Barbell bench

There are plenty of ways you can help your body along in the quest for more strength. Some adjustments are subtle and require little more than a change in hand position. Other changes could mean a full-program overhaul if you’ve been misled into using exercise balls by an ill-informed trainer. Use these four tips to weed out any roadblocks that are standing between you and lifting more weight.

 

1. Vary Your Stance or Hand Position

Although true research is sparse, both anatomical and biomechanical evidence supports the need for changing both hand and foot positions, as well as seat angles, on exercises throughout your training cycles. Also by creating these variations, support musculature (read: stabilizers) will improve as will your overall length and variety of muscle movement. More angles, more fibers, and longer ranges of motion, means greater strength.

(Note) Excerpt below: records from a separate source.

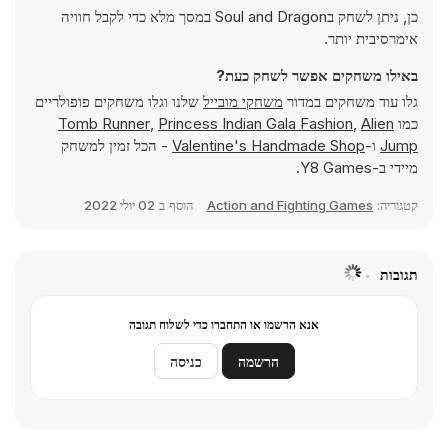
כן, ניתן לשחק בSoul and Dragon במסך מלא כדי לקבל חוויה
אימרסיבית יותר.
באילו משחקים אפשר לשחק כעת?
גלו עוד משחקים במדור
משחקי מובייל
שלנו וגלו משחקים פופולריים
כמו
Alien
,
Princess Indian Gala Fashion
,
Tomb Runner
Jump
ו-
Valentine's Handmade Shop
- הכל זמין למשחק
מיידי ב-Y8 Games.
קטגוריה:
Action and Fighting Games
הוסף ב
02 יולי 2022
תגובות
אנא הרשמו או התחברו כדי לשלוח תגובה
הרשמה
כניסה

And one final thought; making simple adjustments adds tons of exercises to keep your workouts both challenging and stimulating, so it is less likely for you to overtrain and/or become bored.

Rack

2. Push In A Straight Line

Whether you are squatting or bench pressing or doing heavy deadlifts and bent-over rows, forcing the barbell to track in straight line not only improves strength, but actually puts your body in the proper biomechanical alignment. While popular theory explains that a bar should travel in an arced movement pattern, physics say force is greater in a straight line. When the strongest lifters in the world have been examined in both squats and bench presses, their movement patterns were closest to a perfect straight line. When you first try this from your usual movement pattern it will feel odd, but with practice you will see your strength numbers skyrocket.

Swiss Ball

3. Get Off The Ball

In an effort to build stability, advocates of ball training have forgotten the most basic element of balance – it comes from the ground up. While balance is certainly important, strength is paramount. Using unstable surfaces and weird circus-like tricks does not increase muscle size and quality. Data reported in Dynamic Medicine from researchers at the Canadian Memorial Chiropractic College in Toronto shows that doing presses and other supper-body and ab exercises on a ball doesn’t significantly enhance core muscle activation as compared to doing presses on a bench. Get your core work from big lifts such as the bench, squat and deadlift and feel free to occasionally mix in dedicated exercises like the plank and superman.

DB rack

4. Don’t Use Percentage Charts 

Not all the time, anyway. Percentage charts often misrepresent a true maximum and leave the lifter with either too much or too little, especially since many lifters underestimate their 1RM. Instead, just get the most out of whatever weight you’re using. Don’t leave anything on the floor. Work as hard as you can every single session. Why base your training session on something you did four weeks earlier when you can make the most out of your routine by basing each workout on the day before.